■ Assignment: Look below for the line that contains "попали и судьи, и должно" and the line that contains "肌に触れるとひんやり感じる接触冷感素材で、汗を素", then restate both of them and every line in between, exactly. No picture goes in the copy.

■ Source records:
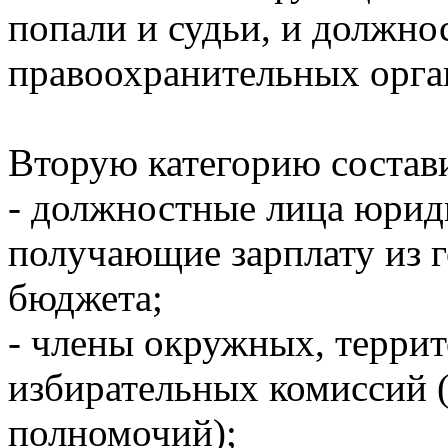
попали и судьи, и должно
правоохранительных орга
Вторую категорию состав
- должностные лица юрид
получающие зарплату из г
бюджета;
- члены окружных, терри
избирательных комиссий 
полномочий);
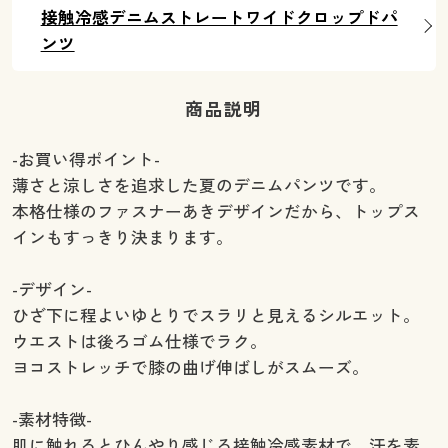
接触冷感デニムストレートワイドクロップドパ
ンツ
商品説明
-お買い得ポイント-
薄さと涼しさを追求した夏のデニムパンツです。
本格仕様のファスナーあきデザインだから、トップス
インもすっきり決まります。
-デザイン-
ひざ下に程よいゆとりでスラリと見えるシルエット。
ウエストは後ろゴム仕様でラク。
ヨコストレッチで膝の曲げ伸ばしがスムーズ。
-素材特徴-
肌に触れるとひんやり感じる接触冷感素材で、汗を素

--

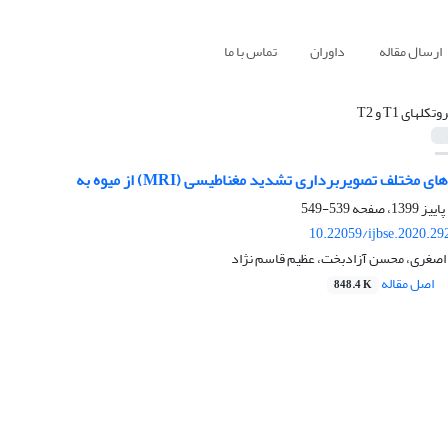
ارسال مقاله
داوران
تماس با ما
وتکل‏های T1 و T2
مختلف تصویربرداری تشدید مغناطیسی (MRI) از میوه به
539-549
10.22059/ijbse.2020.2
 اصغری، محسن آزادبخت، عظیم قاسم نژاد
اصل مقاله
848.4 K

■ Result of the exercise:
попали и судьи, и должно
правоохранительных орга
Вторую категорию состав
- должностные лица юрид
получающие зарплату из г
бюджета;
- члены окружных, терри
избирательных комиссий 
полномочий);
接触冷感デニムストレートワイドクロップドパ
ンツ
商品説明
-お買い得ポイント-
薄さと涼しさを追求した夏のデニムパンツです。
本格仕様のファスナーあきデザインだから、トップス
インもすっきり決まります。
-デザイン-
ひざ下に程よいゆとりでスラリと見えるシルエット。
ウエストは後ろゴム仕様でラク。
ヨコストレッチで膝の曲げ伸ばしがスムーズ。
-素材特徴-
肌に触れるとひんやり感じる接触冷感素材で、汗を素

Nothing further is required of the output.